[[ Extracted entries, beginning ]]
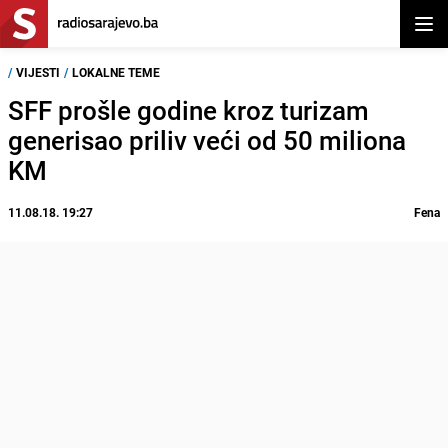
Otvor
/
VIJESTI
/
LOKALNE TEME
SFF prošle godine kroz turizam
generisao priliv veći od 50 miliona
KM
11.08.18. 19:27
Fena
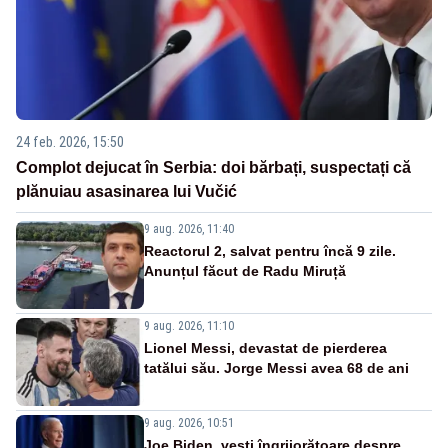
24 feb. 2026, 15:50
Complot dejucat în Serbia: doi bărbați, suspectați că
plănuiau asasinarea lui Vučić
9 aug. 2026, 11:40
Reactorul 2, salvat pentru încă 9 zile.
Anunțul făcut de Radu Miruță
9 aug. 2026, 11:10
Lionel Messi, devastat de pierderea
tatălui său. Jorge Messi avea 68 de ani
9 aug. 2026, 10:51
Joe Biden, vești îngrijorătoare despre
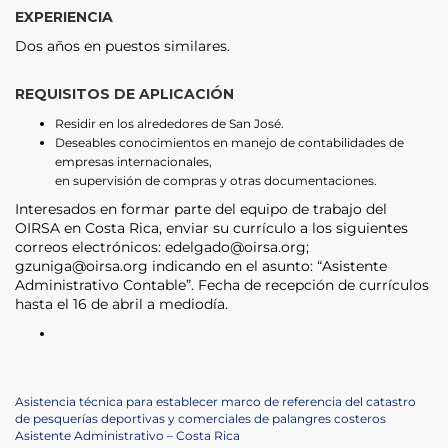
EXPERIENCIA
Dos años en puestos similares.
REQUISITOS DE APLICACIÓN
Residir en los alrededores de San José.
Deseables conocimientos en manejo de contabilidades de
empresas internacionales,
en supervisión de compras y otras documentaciones.
Interesados en formar parte del equipo de trabajo del
OIRSA en Costa Rica, enviar su currículo a los siguientes
correos electrónicos: edelgado@oirsa.org;
gzuniga@oirsa.org indicando en el asunto: “Asistente
Administrativo Contable”. Fecha de recepción de currículos
hasta el 16 de abril a mediodía.
Navegación
Previous
Asistencia técnica para establecer marco de referencia del catastro
Post
de pesquerías deportivas y comerciales de palangres costeros
de
Next
Asistente Administrativo – Costa Rica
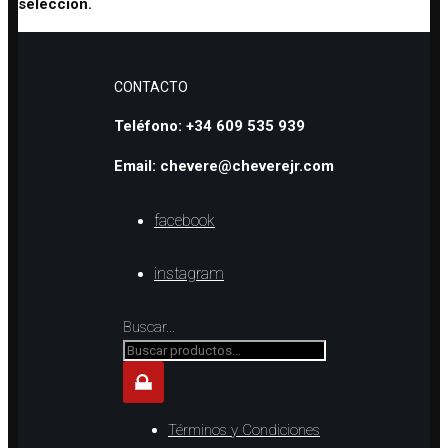
selección.
CONTACTO
Teléfono: +34 609 535 939
Email: chevere@cheverejr.com
facebook
instagram
Buscar...
Términos y Condiciones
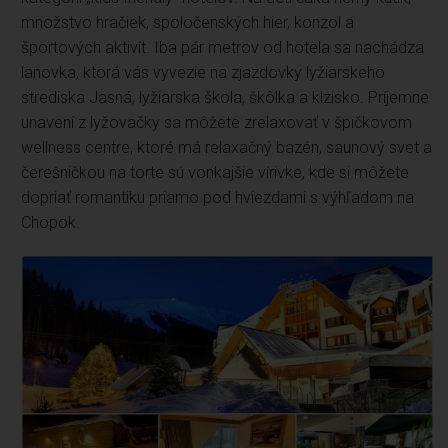
množstvo hračiek, spoločenských hier, konzol a
športových aktivít. Iba pár metrov od hotela sa nachádza
lanovka, ktorá vás vyvezie na zjazdovky lyžiarskeho
strediska Jasná, lyžiarska škola, škôlka a klzisko. Príjemne
unavení z lyžovačky sa môžete zrelaxovať v špičkovom
wellness centre, ktoré má relaxačný bazén, saunový svet a
čerešničkou na torte sú vonkajšie vírivke, kde si môžete
dopriať romantiku priamo pod hviezdami s výhľadom na
Chopok.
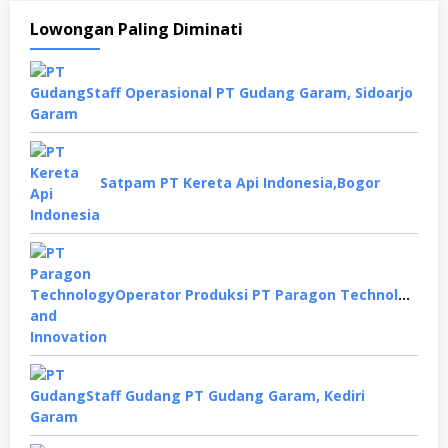
Lowongan Paling Diminati
Staff Operasional PT Gudang Garam, Sidoarjo
Satpam PT Kereta Api Indonesia,Bogor
Operator Produksi PT Paragon Technology and Innovation, Tangerang
Staff Gudang PT Gudang Garam, Kediri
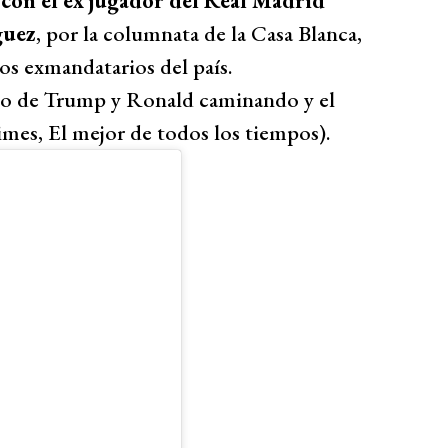
con el ex jugador del Real Madrid
guez
, por la columnata de la Casa Blanca,
os exmandatarios del país.
deo de Trump y Ronald caminando y el
mes, El mejor de todos los tiempos).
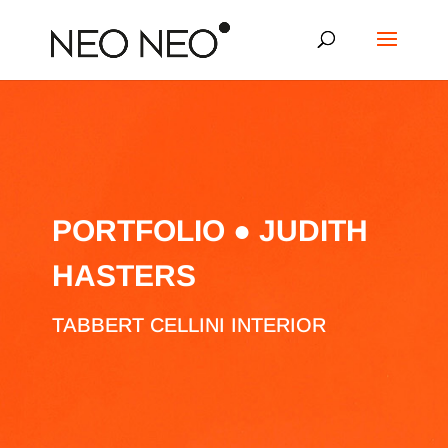
PORTFOLIO ● JUDITH
HASTERS
TABBERT CELLINI INTERIOR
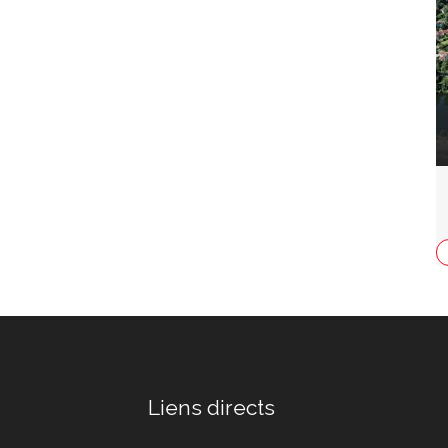
Liens directs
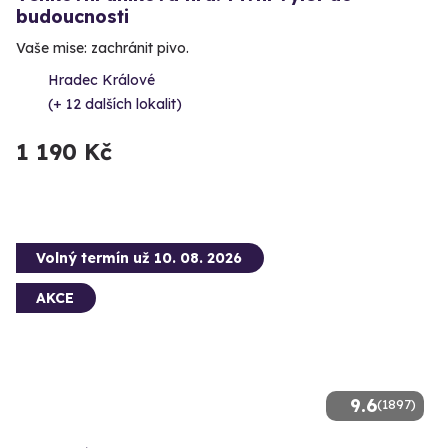
budoucnosti
Vaše mise: zachránit pivo.
Hradec Králové
(+ 12 dalších lokalit)
1 190 Kč
Volný termín už 10. 08. 2026
AKCE
9.6
(1897)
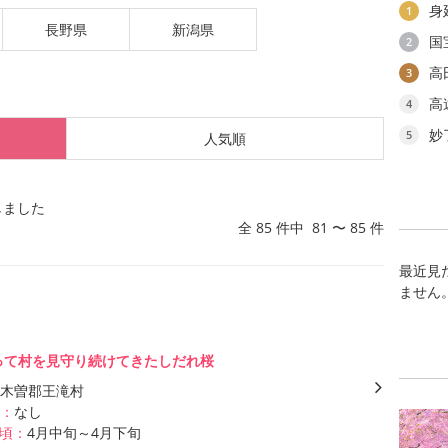
身
1
長野県
新潟県
国
2
高
3
高
4
妙
5
人気順
しました
全 85 件中 81 〜 85 件
最近見
ません
渡って村を見守り続けてきたしだれ桜
木曽郡王滝村
：
なし
頃：
4月中旬～4月下旬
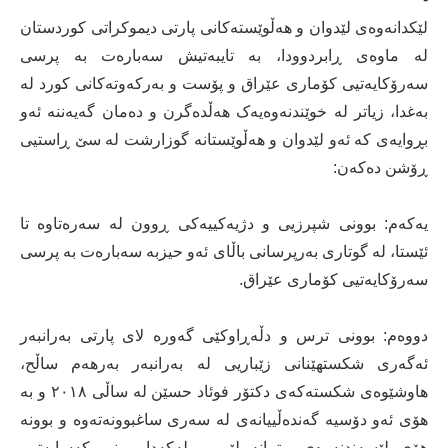
لێکدانەوەی لێدوان و ھەڵوێستەکانی پارتی دیموکراتی کوردستان
لە ماوەی ڕابردوودا، بە تایبەتیش سەبارەت بە پرسی
سەرۆکایەتیی کۆماری عێراق و پۆست و بەرکەوتەکانی کورد لە
بەغدا، زیاتر لە خوێندنەوەیەک ھەڵدەگرن و دەمان گەیەننە ئەو
بڕوایەی کە ئەو لێدوان و ھەڵوێستانە گوزارشت لە سێ ڕاستیی
ڕۆشن دەکەن:
یەکەم: بوونی شپرزیی و دژیەکییەکی ڕوون لە سەرەتاوە تا
ئێستا، لە گوتاری بەرپرسانی باڵای ئەو حیزبە سەبارەت بە پرسی
سەرۆکایەتیی کۆماری عێراق.
دووەم: بوونی ترس و دڵەڕاوکێی گەورە لای پارتی بەرانبەر
ئەگەری شکستھێنانی زێباریی لە بەرانبەر بەرھەم ساڵح،
ھاوشێوەی شکستەکەی دکتۆر فوئاد حسێن لە ساڵی ٢٠١٨ و بە
ھۆی ئەو دۆسیە گەندەڵییانەی لە سەری ساغبوونەتەوە و بوونە
ھۆی لێسەندنەوەی متمانە لێی و لەکەداربوونی کەسایەتیی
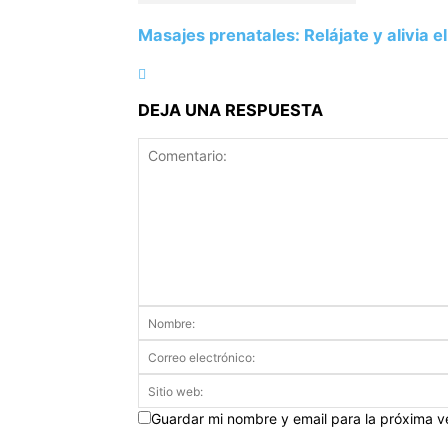
Masajes prenatales: Relájate y alivia e
DEJA UNA RESPUESTA
Guardar mi nombre y email para la próxima 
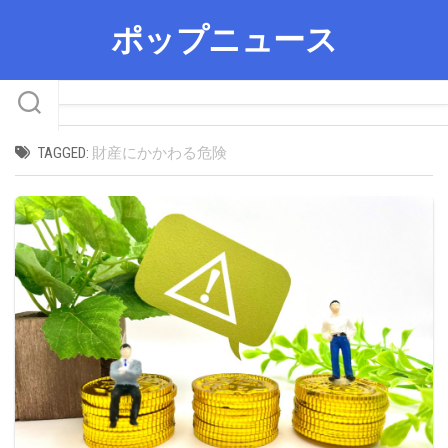
Skip
ポップニュース
to
content
TAGGED:
財産にかかわる危険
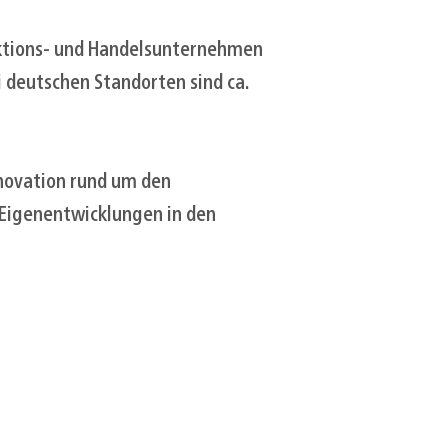
uktions- und Handelsunternehmen
 deutschen Standorten sind ca.
nnovation rund um den
 Eigenentwicklungen in den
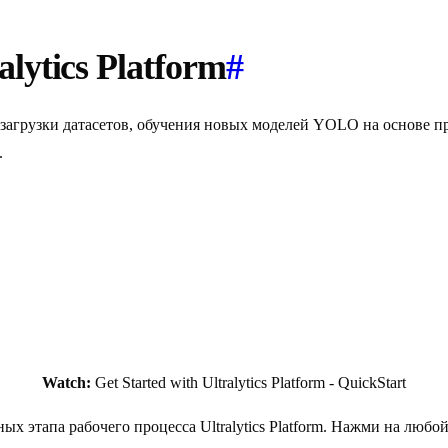
lytics Platform
#
загрузки датасетов, обучения новых моделей YOLO на основе п
.
Watch:
Get Started with Ultralytics Platform - QuickStart
 этапа рабочего процесса Ultralytics Platform. Нажми на любо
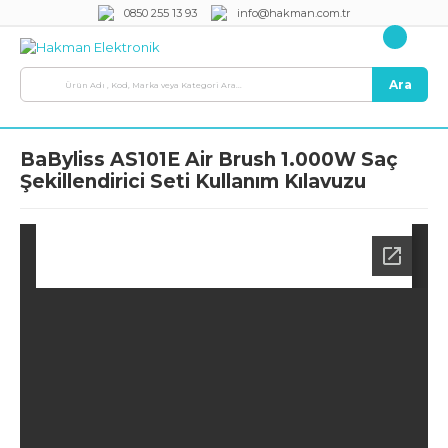
0850 255 13 93
info@hakman.com.tr
Ara
BaByliss AS101E Air Brush 1.000W Saç
Şekillendirici Seti Kullanım Kılavuzu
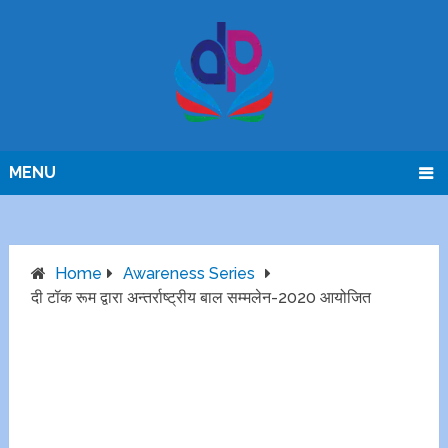
MENU
Home
Awareness Series
दी टॉक रूम द्वारा अन्तर्राष्ट्रीय बाल सम्मलेन-2020 आयोजित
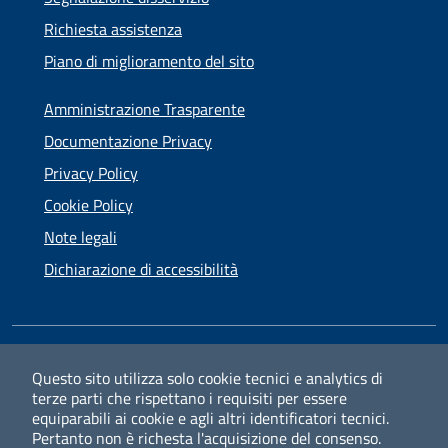
Richiesta assistenza
Piano di miglioramento del sito
Amministrazione Trasparente
Documentazione Privacy
Privacy Policy
Cookie Policy
Note legali
Dichiarazione di accessibilità
SEGUICI SU
Questo sito utilizza solo cookie tecnici e analytics di
terze parti che rispettano i requisiti per essere
Facebook
Instagram
equiparabili ai cookie e agli altri identificatori tecnici.
Pertanto non è richesta l'acquisizione del consenso.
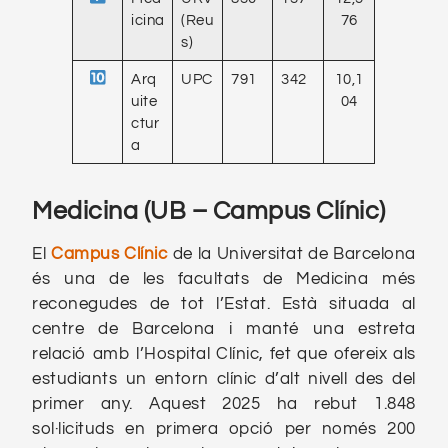
icina
(Reu
76
s)
Arq
UPC
791
342
10,1
uite
04
ctur
a
Medicina (UB – Campus Clínic)
El
Campus Clínic
de la Universitat de Barcelona
és una de les facultats de Medicina més
reconegudes de tot l’Estat. Està situada al
centre de Barcelona i manté una estreta
relació amb l’Hospital Clínic, fet que ofereix als
estudiants un entorn clínic d’alt nivell des del
primer any. Aquest 2025 ha rebut 1.848
sol·licituds en primera opció per només 200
[[ Extracted entries, end ]]
> [Action item] Starting at the line that contains "reconegudes de tot l’Estat. Està situada al" and ending at the last line of the data, repeat each line exactly; include nothing else.

> [Answer to this task]
reconegudes de tot l’Estat. Està situada al
centre de Barcelona i manté una estreta
relació amb l’Hospital Clínic, fet que ofereix als
estudiants un entorn clínic d’alt nivell des del
primer any. Aquest 2025 ha rebut 1.848
sol·licituds en primera opció per només 200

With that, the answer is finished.